> [REQUIRED ACTION]: Copy each line from the records below in which the word "KIRCHENAUSSCHUSSWAHL" is found.

=== Section Start ===

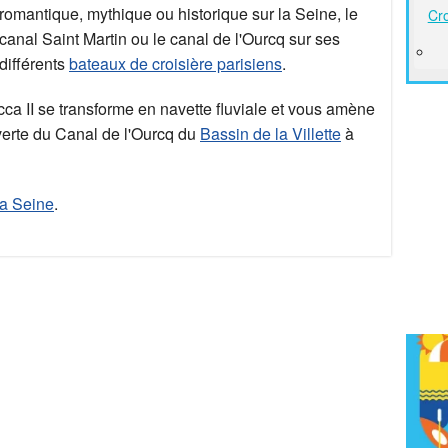
romantique, mythique ou historique sur la Seine, le
Cro
canal Saint Martin ou le canal de l'Ourcq sur ses
différents
bateaux de croisière parisiens
.
cca II se transforme en navette fluviale et vous amène
erte du Canal de l'Ourcq du
Bassin de la Villette
à
la Seine
.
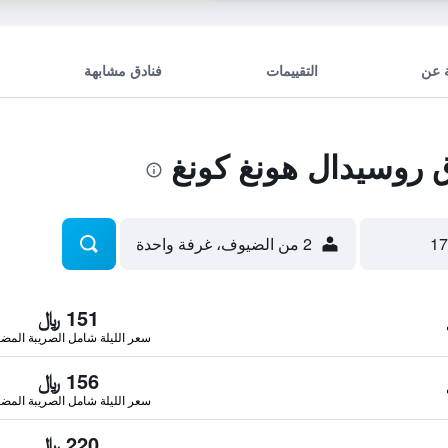
 عن
التقييمات
فنادق مشابهة
روسيدال هونغ كونغ
2 من الضيوف، غرفة واحدة
151 ﷼
سعر الليلة شامل الصريبة المضا
156 ﷼
سعر الليلة شامل الصريبة المضا
220 ﷼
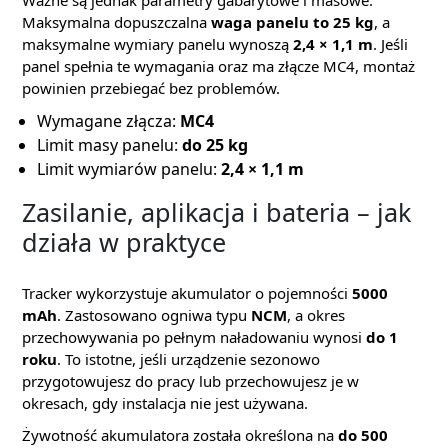
Ważne są jednak parametry gabarytowe i masowe.
Maksymalna dopuszczalna
waga panelu to 25 kg
, a
maksymalne wymiary panelu wynoszą
2,4 × 1,1 m
. Jeśli
panel spełnia te wymagania oraz ma złącze MC4, montaż
powinien przebiegać bez problemów.
Wymagane złącza:
MC4
Limit masy panelu:
do 25 kg
Limit wymiarów panelu:
2,4 × 1,1 m
Zasilanie, aplikacja i bateria – jak
działa w praktyce
Tracker wykorzystuje akumulator o pojemności
5000
mAh
. Zastosowano ogniwa typu
NCM
, a okres
przechowywania po pełnym naładowaniu wynosi
do 1
roku
. To istotne, jeśli urządzenie sezonowo
przygotowujesz do pracy lub przechowujesz je w
okresach, gdy instalacja nie jest używana.
Żywotność akumulatora została określona na
do 500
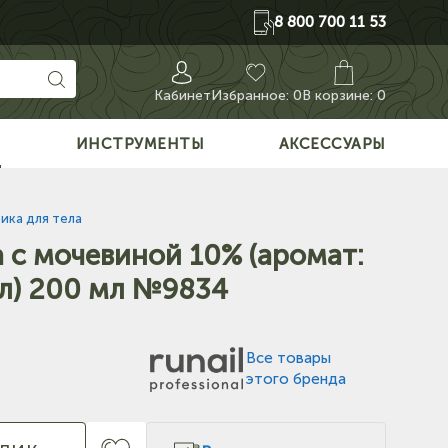
8 800 700 11 53
Кабинет
Избранное:
0
В корзине: 0
О
ИНСТРУМЕНТЫ
АКСЕССУАРЫ
ика для тела
а с мочевиной 10% (аромат:
ал) 200 мл №9834
Все товары
этого бренда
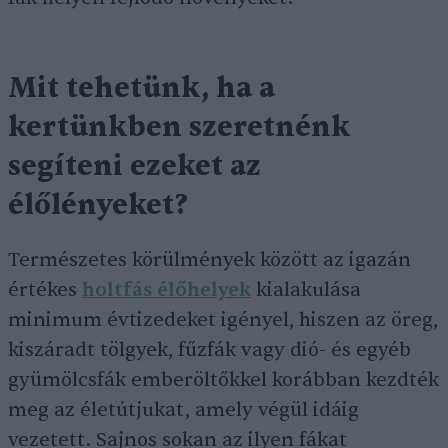
Mit tehetünk, ha a
kertünkben szeretnénk
segíteni ezeket az
élőlényeket?
Természetes körülmények között az igazán
értékes
holtfás élőhelyek
kialakulása
minimum évtizedeket igényel, hiszen az öreg,
kiszáradt tölgyek, fűzfák vagy dió- és egyéb
gyümölcsfák emberöltőkkel korábban kezdték
meg az életútjukat, amely végül idáig
vezetett. Sajnos sokan az ilyen fákat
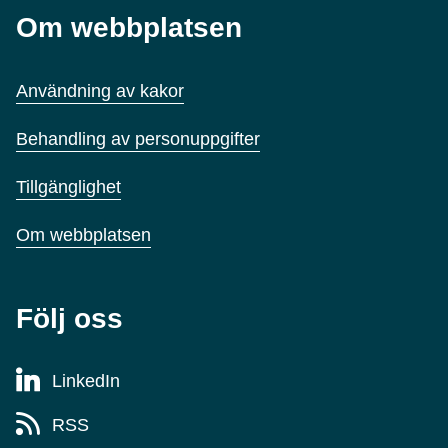
Om webbplatsen
Användning av kakor
Behandling av personuppgifter
Tillgänglighet
Om webbplatsen
Följ oss
LinkedIn
RSS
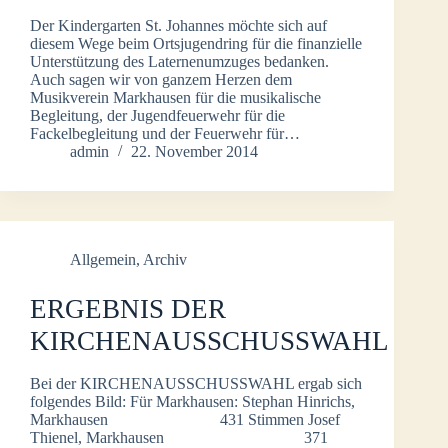
Der Kindergarten St. Johannes möchte sich auf
diesem Wege beim Ortsjugendring für die finanzielle
Unterstützung des Laternenumzuges bedanken.
Auch sagen wir von ganzem Herzen dem
Musikverein Markhausen für die musikalische
Begleitung, der Jugendfeuerwehr für die
Fackelbegleitung und der Feuerwehr für…
admin
22. November 2014
Allgemein
,
Archiv
ERGEBNIS DER
KIRCHENAUSSCHUSSWAHL
Bei der KIRCHENAUSSCHUSSWAHL ergab sich
folgendes Bild: Für Markhausen: Stephan Hinrichs,
Markhausen 431 Stimmen Josef
Thienel, Markhausen 371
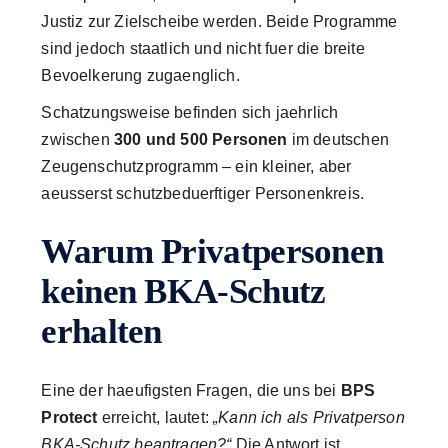
Justiz zur Zielscheibe werden. Beide Programme
sind jedoch staatlich und nicht fuer die breite
Bevoelkerung zugaenglich.
Schatzungsweise befinden sich jaehrlich
zwischen
300 und 500 Personen
im deutschen
Zeugenschutzprogramm – ein kleiner, aber
aeusserst schutzbeduerftiger Personenkreis.
Warum Privatpersonen
keinen BKA-Schutz
erhalten
Eine der haeufigsten Fragen, die uns bei
BPS
Protect
erreicht, lautet:
„Kann ich als Privatperson
BKA-Schutz beantragen?“
Die Antwort ist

=== Section End ===

> [RESPONSE]:
KIRCHENAUSSCHUSSWAHL
Bei der KIRCHENAUSSCHUSSWAHL ergab sich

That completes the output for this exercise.